Friday, April 26, 2024

Until You Know That You Know


Sometimes, in shuffling through the myriad stacks of records necessary for tracking those elusive ancestors, we run across documents which we know are significant finds—but somehow the fact doesn't fully register in our minds concerning the importance of what we've found. It isn't until our mind once again comes around full circle and realizes that now we know that we knew that fact that we can proceed to actually put that discovery to use.

That's the case with this month's work on my mother-in-law's fourth great-grandmother Elizabeth Howard, wife of William Ijams. I had been working my way through Elizabeth's daughters, with the purpose of outlining all those who linked to Elizabeth's matriline for mtDNA purposes. I had already examined the lines of daughters Rebecca, Rachel, Mary, and Comfort. The only one remaining was Sarah. 

Sarah was likely the youngest daughter of William Ijams and his wife Elizabeth Howard, but she was also my mother-in-law's direct ancestor, so I had already thoroughly researched the women descending from Sarah—except, apparently, for one detail. That detail was clearly represented in a document which I had seen and known about for years; after all, it was called to my attention by one of those convenient "hints" at How could I have missed that?

The document was housed at the U.S. Bureau of Land Management's General Land Office Records. If I had ever thought to access that website and conduct a search on Sarah Ijams' own name, the document could easily have been found. But who would go looking for a land record under a woman's name back in 1817? And under her maiden name, too!

Yesterday, in a research tailspin over lack of progress on this month's research goal—finding more connections to Elizabeth Howard's matriline—I decided to celebrate DNA Day by reviewing all my husband's autosomal DNA matches using Ancestry's ThruLines tool. At this point, he has forty eight matches there directly linked to Elizabeth Howard through her daughter Sarah Ijams' descendants. Most of them are linked to our tree, but there are about eight new matches which I hadn't yet added. Hoping for that small chance that an autosomal match might also have connected via that same matrilineal path, I didn't want to miss any details.

Nothing significant materialized. In that dull moment of grasping for "what's next," up popped that persistent hint about the land record with Sarah Ijams' name on it. The property description didn't seem to match the location I had remembered from other court records for her family—I had assumed in the past that her name was on the document due to some land she had inherited—and was stymied by what the hidden story might have been.

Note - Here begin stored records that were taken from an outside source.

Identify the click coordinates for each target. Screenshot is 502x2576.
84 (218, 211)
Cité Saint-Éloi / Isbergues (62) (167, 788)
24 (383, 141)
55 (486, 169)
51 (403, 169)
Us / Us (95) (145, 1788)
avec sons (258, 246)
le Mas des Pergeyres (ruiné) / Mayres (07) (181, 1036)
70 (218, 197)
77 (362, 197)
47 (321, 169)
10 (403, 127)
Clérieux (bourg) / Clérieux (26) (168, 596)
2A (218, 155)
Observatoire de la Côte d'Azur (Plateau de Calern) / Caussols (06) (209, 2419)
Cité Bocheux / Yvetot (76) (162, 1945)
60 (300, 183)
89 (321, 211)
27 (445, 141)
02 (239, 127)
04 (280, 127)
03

Mulling over what that untold backstory might have been, rather than just staring at the document as it was presented on Ancestry, I decided to look at the version from the source. Though the record had stated "Sarah Ijams of Fairfield County," looking up such a document at the BLM website produced nothing. However, if I searched for Sarah's name in Ohio in general, but didn't enter any county name, up popped the record in neighboring Perry County. 

Clicking on the tab labeled "Related Documents," showed clearly that the land was in Perry County, not Fairfield County, Sarah's family home. Interestingly, another document also showed in the list from that second search, regarding an adjoining property. That property belonged to Sarah's brother-in-law, Walter Teal, whom I had also had trouble tracing during this month's research project. Now realizing that Walter's property was likewise in Perry County, that would be a helpful detail to know when searching for any deeds or other documents to trace possibility of daughters for Walter's line, since his wife was also on Elizabeth Howard's matriline.

But what I had failed to remember—this is the part I should have already known—was that Perry County was not established until March 1 of 1818. And since the Ijams family had lived in Richland Township in Fairfield County—which history I had read only a week or so ago—I should have remembered that tiny detail about Richland Township losing two of its sections to form part of Perry County. 

I'm pretty sure I know that I know that—now. That detail has finally sunk into the "working knowledge" side of my brain. That also explains why I had seen some other deeds recorded in both counties, despite being a single transaction. But as to why the land was listed in 1817 under the name of an unmarried woman, that is a puzzle whose answer I have yet to know.